Ängste und Sorgen, das Festhalten an Gewohnheiten und eingespielten Verhaltensweisen – diese Reaktionen von Menschen in Transformationsprozessen kennen wir alle. Vor allem in Zeiten von zunehmender Unsicherheit und einer neuen Realität mit z.B. noch höherer Geschwindigkeit und Remote Work verstehe ich, dass einige Menschen beunruhigt sind und Sorgen in Bezug auf die Zukunft haben. Oftmals gibt es jedoch zu viele Menschen in der Organisation, die zudem auch bei anderen Menschen Ängste auslösen, gleichzeitig keine Lösungsideen haben oder nicht zu einer Entwicklung von Lösungen und Vertrauen beitragen. Diesen Menschen fehlt oftmals das entscheidende Mindset und der Mut, die Zukunft hoffnungsvoll für sich und andere zu gestalten.

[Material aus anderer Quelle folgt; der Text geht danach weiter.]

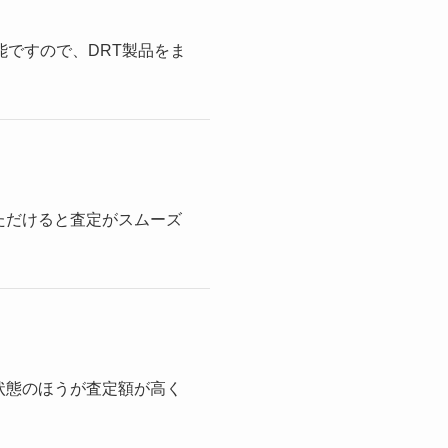
能ですので、DRT製品をま
ただけると査定がスムーズ
状態のほうが査定額が高く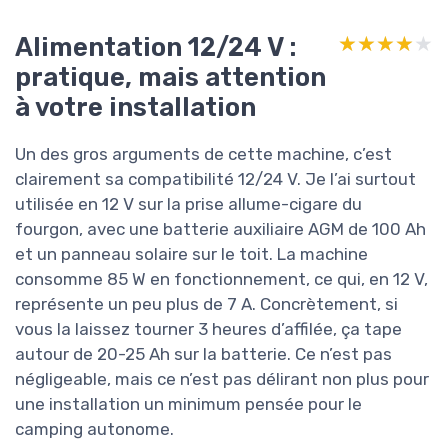
Alimentation 12/24 V :
★★★★★
★★★★★
pratique, mais attention
à votre installation
Un des gros arguments de cette machine, c’est
clairement sa compatibilité 12/24 V. Je l’ai surtout
utilisée en 12 V sur la prise allume-cigare du
fourgon, avec une batterie auxiliaire AGM de 100 Ah
et un panneau solaire sur le toit. La machine
consomme 85 W en fonctionnement, ce qui, en 12 V,
représente un peu plus de 7 A. Concrètement, si
vous la laissez tourner 3 heures d’affilée, ça tape
autour de 20-25 Ah sur la batterie. Ce n’est pas
négligeable, mais ce n’est pas délirant non plus pour
une installation un minimum pensée pour le
camping autonome.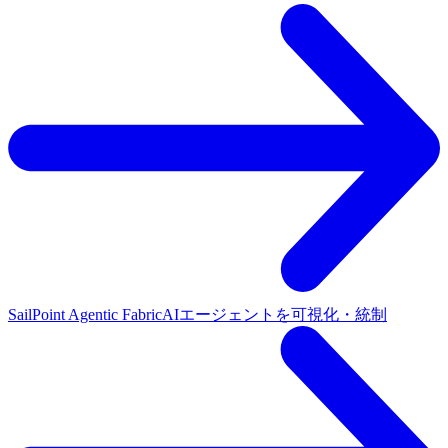
SailPoint Agentic Fabric
AIエージェントを可視化・統制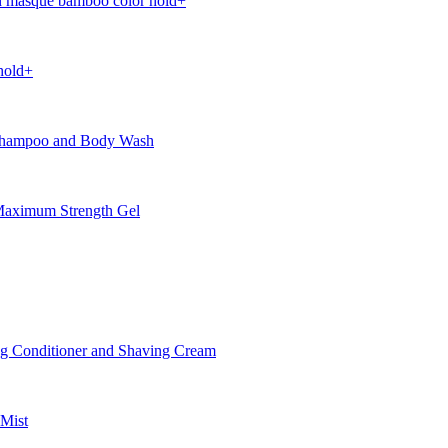
 masque bamboo color hold+
hold+
Shampoo and Body Wash
aximum Strength Gel
 Conditioner and Shaving Cream
Mist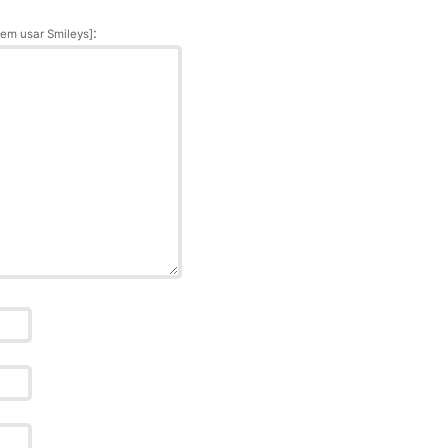
:
em usar Smileys]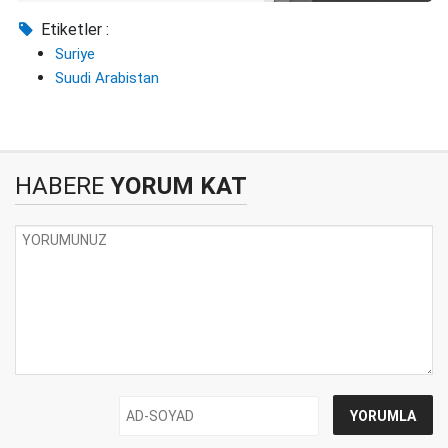
Etiketler :
Suriye
Suudi Arabistan
HABERE
YORUM KAT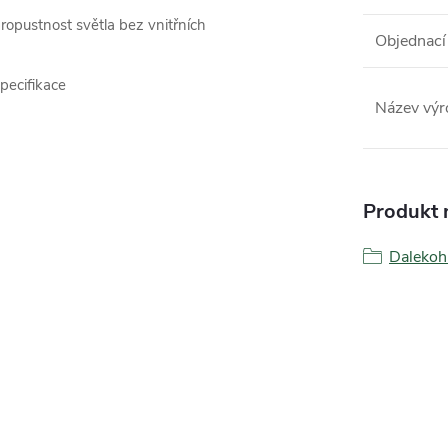
ropustnost světla bez vnitřních
Objednací
pecifikace
Název výr
Produkt n
Dalekoh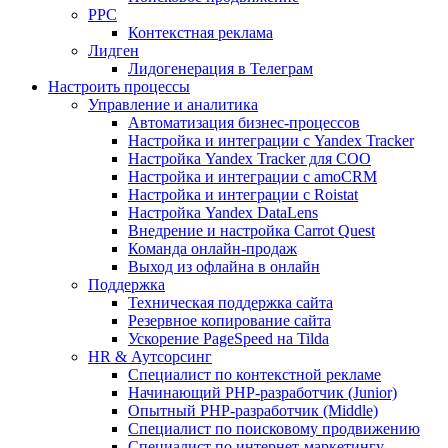
PPC
Контекстная реклама
Лидген
Лидогенерация в Телеграм
Настроить процессы
Управление и аналитика
Автоматизация бизнес-процессов
Настройка и интеграции с Yandex Tracker
Настройка Yandex Tracker для СОО
Настройка и интеграции с amoCRM
Настройка и интеграции с Roistat
Настройка Yandex DataLens
Внедрение и настройка Carrot Quest
Команда онлайн-продаж
Выход из офлайна в онлайн
Поддержка
Техническая поддержка сайта
Резервное копирование сайта
Ускорение PageSpeed на Tilda
HR & Аутсорсинг
Специалист по контекстной рекламе
Начинающий PHP-разработчик (Junior)
Опытный PHP-разработчик (Middle)
Специалист по поисковому продвижению
Специалист по интернет-маркетингу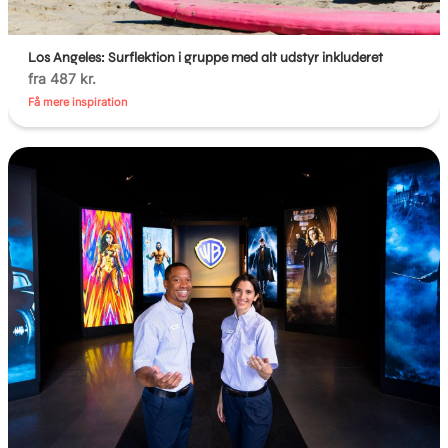
Los Angeles: Surflektion i gruppe med alt udstyr inkluderet
fra 487 kr.
Få mere inspiration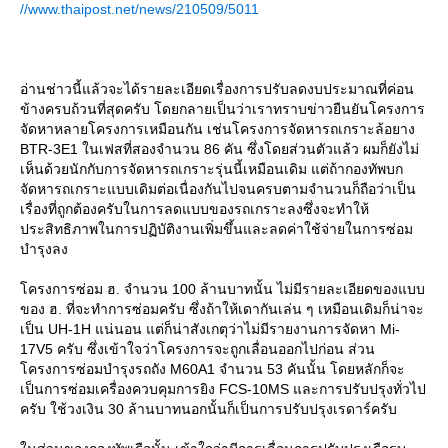
//www.thaipost.net/news/210509/5011
อ่านช่าวนี้แล้วจะได้รายละเอียดเรื่องการปรับลดงบประมาณที่ค่อน
ข้างครบถ้วนที่สุดครับ โดยกลายเป็นว่าเราทราบข่าวยืนยันโครงการ
จัดหาหลายโครงการเหมือนกัน เช่นโครงการจัดหารถเกราะล้อยาง
BTR-3E1 ในเฟสที่สองจำนวน 86 คัน ซึ่งโดยส่วนตัวแล้ว ผมก็ยังไม่
เห็นด้วยนักกับการจัดหารถเกราะรุ่นนี้เหมือนเดิม แต่ถ้ากองทัพบก
จัดหารถเกราะแบบเดิมต่อเนื่องกันไปจนครบตามจำนวนก็ถือว่าเป็น
เรื่องที่ถูกต้องครับในการลดแบบของรถเกราะลงซึ่งจะทำให้
ประสิทธิภาพในการปฏิบัติงานเพิ่มขึ้นและลดค่าใช้จ่ายในการซ่อม
บำรุงลง
ครงการซ่อม ฮ. จำนวน 100 ล้านบาทนั้น ไม่มีรายละเอียดของแบบ
ของ ฮ. ที่จะทำการซ่อมครับ ซึ่งถ้าให้เดากันเล่น ๆ เหมือนเดิมก็น่าจะ
เป็น UH-1H แน่นอน แต่ก็น่าสังเกตุว่าไม่มีรายงานการจัดหา Mi-
17V5 ครับ ซึ่งเข้าใจว่าโครงการจะถูกเลื่อนออกไปก่อน ส่วน
ครงการซ่อมบำรุงรถถัง M60A1 จำนวน 53 คันนั้น โดยหลักก็จะ
เป็นการซ่อมเครื่องควบคุมการยิง FCS-10MS และการปรับปรุงทั่วไป
ครับ ใช้วงเงิน 30 ล้านบาทนอกนั้นก็เป็นการปรับปรุงเรดาร์ครับ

Einer der Erfolgsfaktoren von Organisationen ist es, möglichst allen Menschen wieder mehr Lust auf die Zukunft zu machen und zu mutigem Verhalten anzuregen. Neben der Stabilität zeichnet sich eine vitale Organisation – als höchste Stufe der Kulturentwicklung – durch einen Grad an Instabilität aus, bei dem Mut eine wichtige Eigenschaft für Entwicklung im Sinne von neuem Verhalten infolge von Offenheit und Neugier ist.
Denn kennen wir nicht alle unzählige Beispiele, bei denen wir über uns selbst hinausgewachsen sind und gemeinsam mit anderen Menschen Ziele erreicht haben, die zuvor unmöglich erschienen? Zum Beispiel beim Sport, im privaten Umfeld oder bei unternehmerischen Entscheidungen. Viele Menschen haben dabei bewusst gegen ihre Glaubensgrundsätze gehandelt, was für viele sicher eine mutige Entscheidung war.
Meine (und sicher nicht nur meine) tiefe Überzeugung und Erfahrung ist: Wir Menschen sind zu viel mehr in der Lage, als wir uns selbst zutrauen. Oftmals benötigen wir nur eine gewisse Portion Mut.
Daher stellt sich die Frage, warum Mut im unternehmerischen Kontext sinnvoll ist und wie es Organisationen und dem HR-Bereich gelingt, mutige Denk- und Verhaltensweisen von Menschen zu steigern, um die Gegenwart und Zukunft, idealerweise für die Menschen, als auch für die Organisationen, erfolgreich zu gestalten.
Aus Vertrauen wächst Mut.
Ich glaube fest daran, dass Mut aus Vertrauen entsteht. Nur in einer vertrauensvollen Organisationskultur und durch vertrauensvolle Beziehungen unter den Organisationsmitgliedern, steigt die Bereitschaft der Menschen mutige Wege zu gehen.
Das Vertrauen startet zunächst mit dem Vertrauen in sich selbst – z.B. Vertrauen in die eigenen Fähigkeiten und Fertigkeiten, als auch der Fähigkeit anderen Menschen zu vertrauen. Durch die Schaffung eines vertrauensvollen Umgangs in Organisationen lässt sich Mut letztlich leichter umsetzen.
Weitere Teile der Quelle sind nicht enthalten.